Dear Anna,

After looking to your doc file, it seems to me a problem in dilutions series. The strange values in amplification efficiency as well as in R^2 may be surpassed in you perform a new dilution series, since sometimes template diluted degrades due to frost/defrosting events. Also, in your doc file all quantities in podoplanin gene are amplified more and less on the same cycle threshold, ranging from cycle 20 and 21. Despite having a specific melting curve peak and an electrophoresis expected product, amplification efficiency is not related to this features. The main considerations rely on dilutions series fresh, well-performed and absence of PCR inhibitors.

Hope this helps.

Filipa

What is the cDNA quantity in ng (RNA equivalents) in per qPCR reaction in the more concentrated samples ? Have you tried diluting further your cDNA?

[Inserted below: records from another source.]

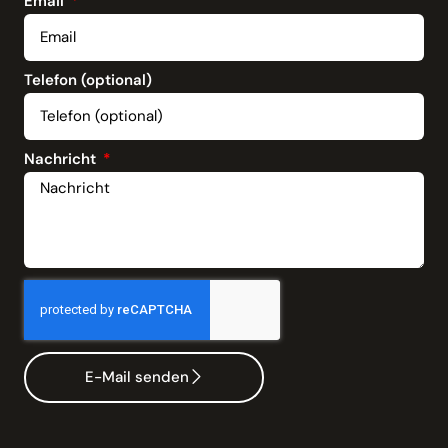
Email
Telefon (optional)
Nachricht
E-Mail senden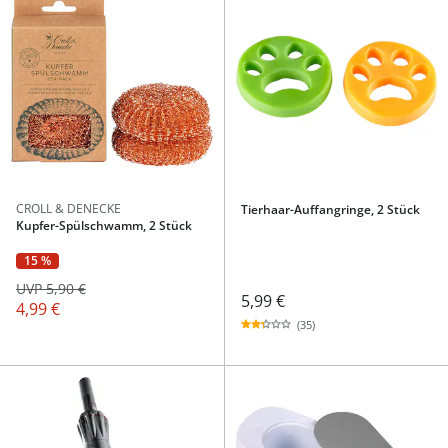
CROLL & DENECKE
Tierhaar-Auffangringe, 2 Stück
Kupfer-Spülschwamm, 2 Stück
15 %
UVP 5,90 €
5,99 €
4,99 €
(35)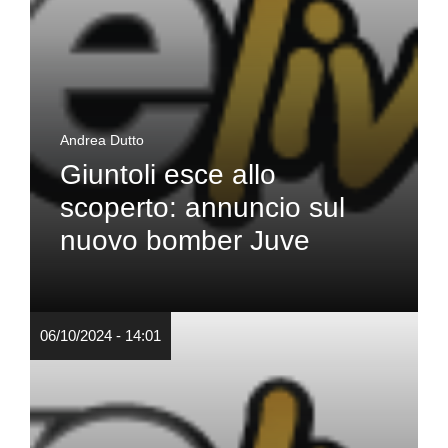
Andrea Dutto
Giuntoli esce allo
scoperto: annuncio sul
nuovo bomber Juve
06/10/2024 - 14:01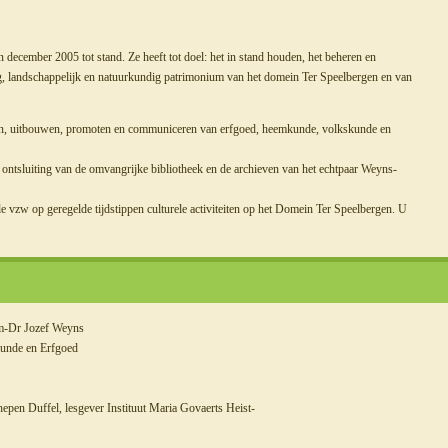
cember 2005 tot stand. Ze heeft tot doel: het in stand houden, het beheren en
ig, landschappelijk en natuurkundig patrimonium van het domein Ter Speelbergen en van
eunen, uitbouwen, promoten en communiceren van erfgoed, heemkunde, volkskunde en
e ontsluiting van de omvangrijke bibliotheek en de archieven van het echtpaar Weyns-
de vzw op geregelde tijdstippen culturele activiteiten op het Domein Ter Speelbergen.
U
em-Dr Jozef Weyns
kunde en Erfgoed
epen Duffel, lesgever Instituut Maria Govaerts Heist-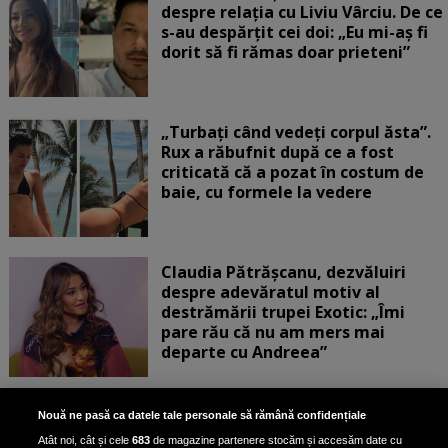
despre relația cu Liviu Vârciu. De ce
s-au despărțit cei doi: „Eu mi-aș fi
dorit să fi rămas doar prieteni”
„Turbați când vedeți corpul ăsta”.
Rux a răbufnit după ce a fost
criticată că a pozat în costum de
baie, cu formele la vedere
Claudia Pătrășcanu, dezvăluiri
despre adevăratul motiv al
destrămării trupei Exotic: „Îmi
pare rău că nu am mers mai
departe cu Andreea”
Scene incredibile! Ilinca Vandici a
Nouă ne pasă ca datele tale personale să rămână confidențiale
pus mâna pe aparatul de
Atât noi, cât și cele
683
de magazine partenere stocăm și accesăm date cu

Having looked at the attachment , It seems to me some kind of inhibition is occurring. Besides, E>>>100 is a good clue for inhibition. Too much cDNA could be inhibitory and this effect could be amplicon dependent, which could explain why everything seems with with ACTB and not with your other amplicon.

Did you amplify both genes using the same dilution series? Can you tell us what your dilution series was?

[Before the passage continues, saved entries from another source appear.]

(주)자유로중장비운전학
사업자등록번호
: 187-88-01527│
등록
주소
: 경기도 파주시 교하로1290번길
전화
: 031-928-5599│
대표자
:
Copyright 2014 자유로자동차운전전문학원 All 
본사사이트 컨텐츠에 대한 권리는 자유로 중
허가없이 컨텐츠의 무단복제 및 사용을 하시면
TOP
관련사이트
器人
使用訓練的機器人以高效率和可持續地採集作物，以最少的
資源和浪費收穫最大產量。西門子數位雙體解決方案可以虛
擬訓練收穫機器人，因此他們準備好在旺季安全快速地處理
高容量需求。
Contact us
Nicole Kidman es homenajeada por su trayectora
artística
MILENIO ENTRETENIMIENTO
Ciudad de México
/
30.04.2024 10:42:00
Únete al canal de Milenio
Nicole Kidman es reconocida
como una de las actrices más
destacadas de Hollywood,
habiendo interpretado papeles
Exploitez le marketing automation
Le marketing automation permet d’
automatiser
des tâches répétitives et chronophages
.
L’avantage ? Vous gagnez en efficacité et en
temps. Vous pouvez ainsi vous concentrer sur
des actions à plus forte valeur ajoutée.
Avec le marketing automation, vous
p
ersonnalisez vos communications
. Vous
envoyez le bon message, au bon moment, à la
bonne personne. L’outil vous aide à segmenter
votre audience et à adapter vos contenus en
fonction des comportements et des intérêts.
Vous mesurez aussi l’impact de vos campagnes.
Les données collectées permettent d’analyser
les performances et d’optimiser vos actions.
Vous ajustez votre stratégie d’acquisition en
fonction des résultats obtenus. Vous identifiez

quantity of RNA was 1ug for both templates (different cell lines). Dilution series was 5 fold, prepared the same way for both genes.

thank you for your anwsers,

Anna

Have you repeated this? Your data suggests that you have only amplified one concentration. It would seem odd that inhibition would be the issue since you have a nice solid Cq value- doesn't look too high or too low. I would repeat your dilution series making sure to vortex the cDNA before pipetting and use low retention tubes if possible. One comment about terminology- you mentioned the E was really high. You actually cannot make any statements about E because your dilution series failed, so an E calculation is not possible.

Beside creating a standard curve, you can use the software LinRegPCR for calculating the efficiency of every single reaction. It is freely available in the internet. I agree with Karen, that the curves look actually fine in terms of efficiency and Cts. And I also agree that you may repeat the dilution series.

Anna, do you mean that the first qPCR reaction from the serie for both genes received 1 microgram cDNA , the second 200ng and so on ?

If that's the case, you put a way too much of cDNA per reaction.

I agree with Vivian, the LinRegPCR can be used for qPCR efficiency estimation from a single reaction (I'm using it and am a big fan!), but nevertheless if such a discrepancy is observed at the "golden standard", LinRegPCR will also not estimate the E correctly.

Dear Anna,

did you have NTC and no RT controls? Where they okay?

Dear Petar,

Anna wrote that she had used 1µg of RNA (I guess in a one-step PCR?), not cDNA. I think that amount is fine?

Of course, estimating the efficiency with LinRegPCR does not solve the problem of having nearly the same Ct for all dilutions. But with the "standard curve" that is shown in the file, no meaningful efficiency can be calculated. I think, the software should at least give more hints to find the problem. For example, if there is inhibition, one would expect a higher efficiency in the last dilutions than in the first ones, don't you agree?

I completely agree Vivian,

inhibition usually "flattens" the standard curve at higher concentrations, the Ct of the technical replicates are also very different, but with the further dilution points the replicates become closer and the curve - normal. I'm attaching a figure from "Guide to Performing Relative Quantitation of Gene Expression Using Real-Time Quantitative PCR "

Regarding the RNA/cDNA input per one-step/two-step qPCR, I guess the maximum tolerable amount per reaction depends mostly on the master mix and the polymerase in it (and the RT kit). With the reagents I use I found that most of my assays are linear between 1:10 to 1:400 dilution of cDNA concentrated 20ng/microliter (e.g. 2 to 0.05ng per reaction). But you're right that that values cannot be extrapolated from place to place.

And oh yes, LinReg definitively is very useful for comparing efficiencies, when all different dilution points are made up of the same master mix.

From the attached data I see both internal controls are a problem. although the alpha actin run is good the duplicates are not tight, since the std curve gives good numbers in term of slope and intercept you can use if this was the only control determinate in unknown runs. If both the runs were made with all things exactly same I mean cDNA, pcr run mix, pcr conditions, machine. the problem of the cDNA prep is clear in the second internal control podopline. number one, the concentrations of cDNA does not work well at all, all the amplication is at cyle 20 or 21. First thing to do is to test run the cDNA with just three concentration, lowest highest and medium concentration for all the internal controls you choose at the same time with all same conditions in the same pcr run, once the test runs go good then extend the concentrations above the low and below high the first test runs, the results are invariably great and unbelievable if you are meticulous and taking care of each step. Good luck

From the attached doc file I would think that you have a considerable contamination with podoplanin. What do your no-template-controls and no-RT-controls look like?

Btw: never ever even think about using data like the one shown for podoplanin to calculate efficiencies. There is absolutely no sense in calculating E from such data. The statement that "E is low" is not just wrong, it is misleading. Calculate the confidence interval as well and you will see what I mean.